YOUR GOAL: Repeat the records exactly as given. Do not include the pictures.

Data records:
★ ★ ★ ★
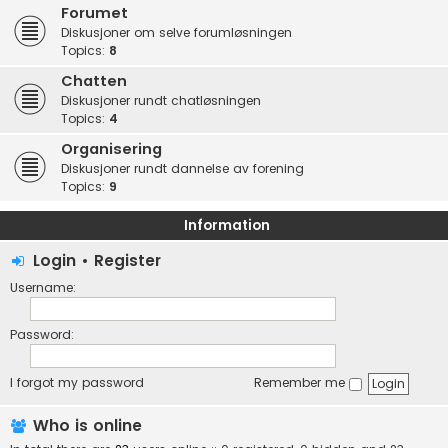
Forumet
Diskusjoner om selve forumløsningen
Topics:
8
Chatten
Diskusjoner rundt chatløsningen
Topics:
4
Organisering
Diskusjoner rundt dannelse av forening
Topics:
9
Information
Login
•
Register
Username:
Password:
I forgot my password
Remember me
Who is online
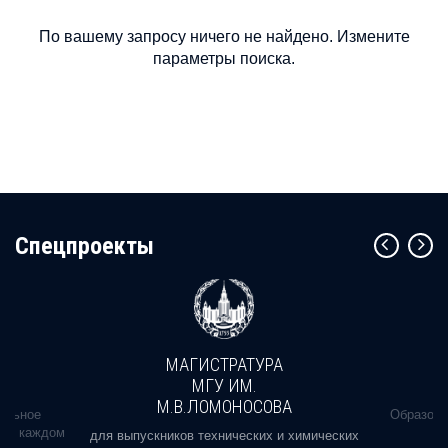
По вашему запросу ничего не найдено. Измените
параметры поиска.
Cпецпроекты
МАГИСТРАТУРА
МГУ ИМ.
М.В.ЛОМОНОСОВА
альное
Образова
ь в каждом
для выпускников технических и химических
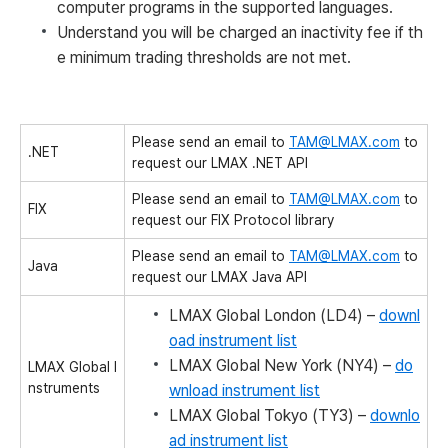
computer programs in the supported languages.
Understand you will be charged an inactivity fee if th
e minimum trading thresholds are not met.
Please send an email to
TAM@LMAX.com
to
.NET
request our LMAX .NET API
Please send an email to
TAM@LMAX.com
to
FIX
request our FIX Protocol library
Please send an email to
TAM@LMAX.com
to
Java
request our LMAX Java API
LMAX Global London (LD4) –
downl
oad instrument list
LMAX Global New York (NY4) –
do
LMAX Global I
nstruments
wnload instrument list
LMAX Global Tokyo (TY3) –
downlo
ad instrument list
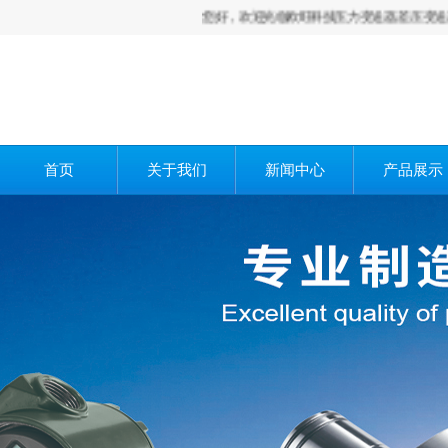
您好，欢迎光临欧旺科技压力变送器,差压变送器,液位
首页
关于我们
新闻中心
产品展示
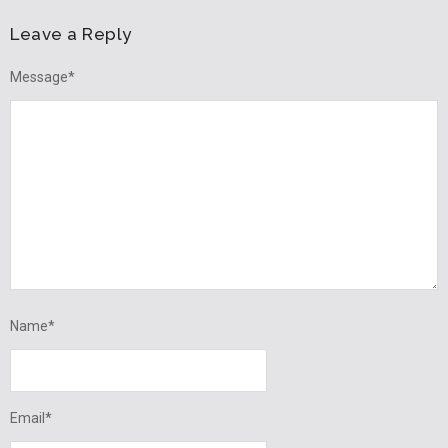
Leave a Reply
Message
*
Name
*
Email
*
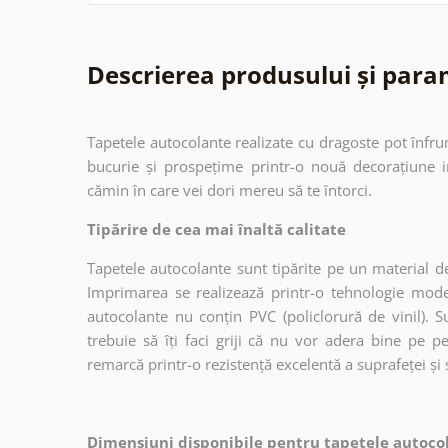
Descrierea produsului și para
Tapetele autocolante realizate cu dragoste pot înfru
bucurie și prospețime printr-o nouă decorațiune in
cămin în care vei dori mereu să te întorci.
Tipărire de cea mai înaltă calitate
Tapetele autocolante sunt tipărite pe un material de
Imprimarea se realizează printr-o tehnologie mo
autocolante nu conțin PVC (policlorură de vinil). Su
trebuie să îți faci griji că nu vor adera bine pe p
remarcă printr-o rezistență excelentă a suprafeței și s
Dimensiuni disponibile pentru tapetele autocol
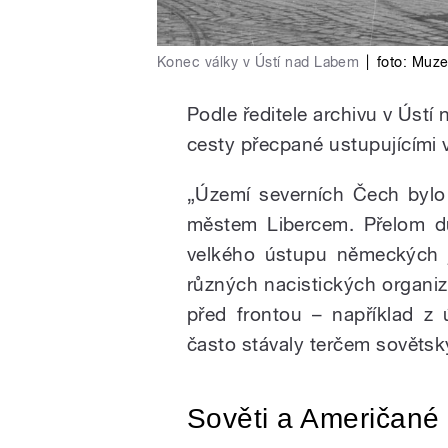
Konec války v Ústí nad Labem
|
foto:
Muze
Podle ředitele archivu v Ústí
cesty přecpané ustupujícími v
„Území severních Čech bylo 
městem Libercem. Přelom d
velkého ústupu německých 
různých nacistických organiza
před frontou – například z
často stávaly terčem sovětský
Sověti a Američané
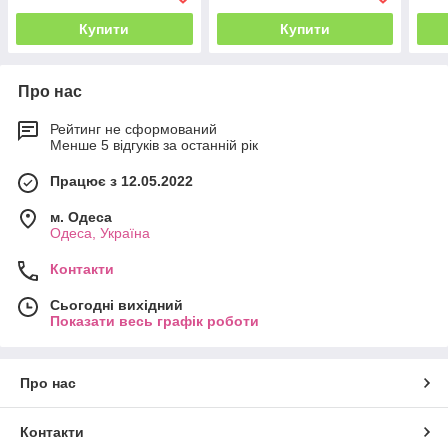
Купити
Купити
Про нас
Рейтинг не сформований
Менше 5 відгуків за останній рік
Працює з 12.05.2022
м. Одеса
Одеса, Україна
Контакти
Сьогодні вихідний
Показати весь графік роботи
Про нас
Контакти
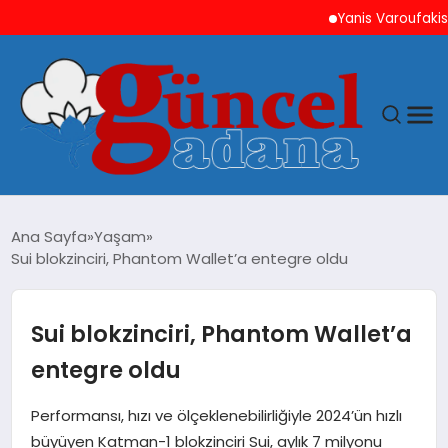
Yanis Varoufakis’ten Ati
ANASAYFA
Ana Sayfa
Yaşam
Sui blokzinciri, Phantom Wallet’a entegre oldu
GÜNCEL
YAŞAM
Sui blokzinciri, Phantom Wallet’a
entegre oldu
MAGAZIN
Performansı, hızı ve ölçeklenebilirliğiyle 2024’ün hızlı
SAĞLIK
büyüyen Katman-1 blokzinciri Sui, aylık 7 milyonu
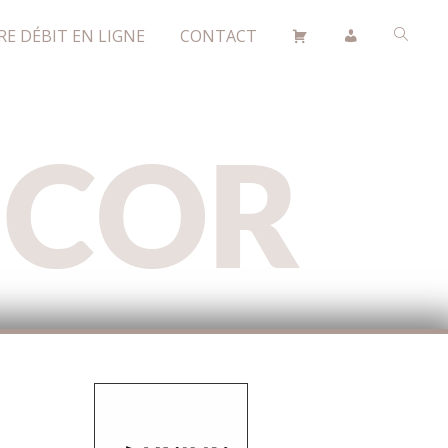
RE DÉBIT EN LIGNE
CONTACT
ÉCOR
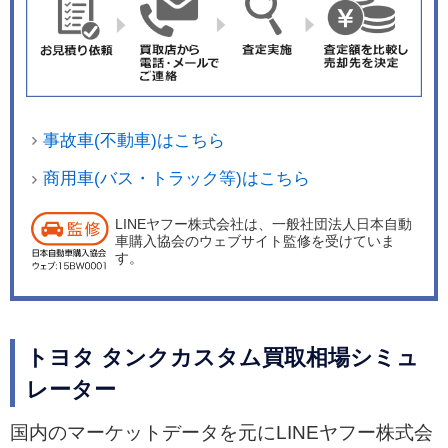
事故車(不動車)はこちら
商用車(バス・トラック等)はこちら
LINEヤフー株式会社は、一般社団法人日本自動
車購入協会のウェブサイト監修を受けていま
す。
トヨタ タンクカスタム買取相場シミュ
レーター
国内のマーケットデータを元にLINEヤフー株式会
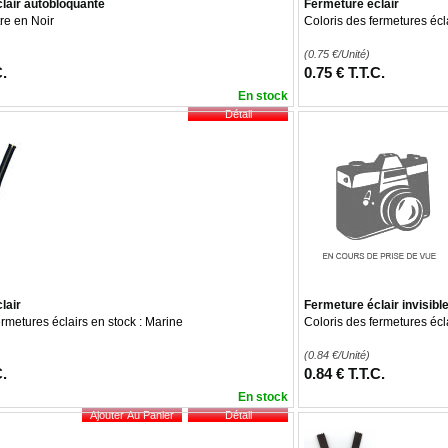
lair autobloquante
Fermeture éclair
re en Noir
Coloris des fermetures écla
(0.75
€
/Unité)
C.
0
.75
€
T.T.C.
En stock
lair
Fermeture éclair invisibl
ermetures éclairs en stock : Marine
Coloris des fermetures écla
(0.84
€
/Unité)
C.
0
.84
€
T.T.C.
En stock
★ ★ ★ ★
REPLY:
Forumet
Diskusjoner om selve forumløsningen
Topics:
8
Chatten
Diskusjoner rundt chatløsningen
Topics:
4
Organisering
Diskusjoner rundt dannelse av forening
Topics:
9
Information
Login
•
Register
Username:
Password:
I forgot my password
Remember me
Who is online
По вашему запросу ничего не найдено. Измените
параметры поиска.
Cпецпроекты
МАГИСТРАТУРА
МГУ ИМ.
М.В.ЛОМОНОСОВА
альное
Образова
ь в каждом
для выпускников технических и химических
computer programs in the supported languages.
Understand you will be charged an inactivity fee if th
e minimum trading thresholds are not met.
Please send an email to
TAM@LMAX.com
to
.NET
request our LMAX .NET API
Please send an email to
TAM@LMAX.com
to
FIX
request our FIX Protocol library
Please send an email to
TAM@LMAX.com
to
Java
request our LMAX Java API
LMAX Global London (LD4) –
downl
oad instrument list
LMAX Global New York (NY4) –
do
LMAX Global I
nstruments
wnload instrument list
LMAX Global Tokyo (TY3) –
downlo
ad instrument list
您好，欢迎光临欧旺科技压力变送器,差压变送器,液位
首页
关于我们
新闻中心
产品展示
Leave a Reply
Message
*
Name
*
Email
*
Descrierea produsului și para
Tapetele autocolante realizate cu dragoste pot înfru
bucurie și prospețime printr-o nouă decorațiune in
cămin în care vei dori mereu să te întorci.
Tipărire de cea mai înaltă calitate
Tapetele autocolante sunt tipărite pe un material de
Imprimarea se realizează printr-o tehnologie mo
autocolante nu conțin PVC (policlorură de vinil). Su
trebuie să îți faci griji că nu vor adera bine pe p
remarcă printr-o rezistență excelentă a suprafeței și s
Dimensiuni disponibile pentru tapetele autocol
Konec války v Ústí nad Labem
|
foto:
Muze
Podle ředitele archivu v Ústí
cesty přecpané ustupujícími v
„Území severních Čech bylo 
městem Libercem. Přelom d
velkého ústupu německých 
různých nacistických organiza
před frontou – například z
často stávaly terčem sovětský
Sověti a Američané
Купити
Купити
Про нас
Рейтинг не сформований
Менше 5 відгуків за останній рік
Працює з 12.05.2022
м. Одеса
Одеса, Україна
Контакти
Сьогодні вихідний
Показати весь графік роботи
Про нас
Контакти
Yanis Varoufakis’ten Ati
ANASAYFA
Ana Sayfa
Yaşam
Sui blokzinciri, Phantom Wallet’a entegre oldu
GÜNCEL
YAŞAM
Sui blokzinciri, Phantom Wallet’a
entegre oldu
MAGAZIN
Performansı, hızı ve ölçeklenebilirliğiyle 2024’ün hızlı
SAĞLIK
büyüyen Katman-1 blokzinciri Sui, aylık 7 milyonu
RE DÉBIT EN LIGNE
CONTACT
ÉCOR
事故車(不動車)はこちら
商用車(バス・トラック等)はこちら
LINEヤフー株式会社は、一般社団法人日本自動
車購入協会のウェブサイト監修を受けていま
す。
トヨタ タンクカスタム買取相場シミュ
レーター
国内のマーケットデータを元にLINEヤフー株式会
lair autobloquante
Fermeture éclair
re en Noir
Coloris des fermetures écla
(0.75
€
/Unité)
C.
0
.75
€
T.T.C.
En stock
lair
Fermeture éclair invisibl
ermetures éclairs en stock : Marine
Coloris des fermetures écla
(0.84
€
/Unité)
C.
0
.84
€
T.T.C.
En stock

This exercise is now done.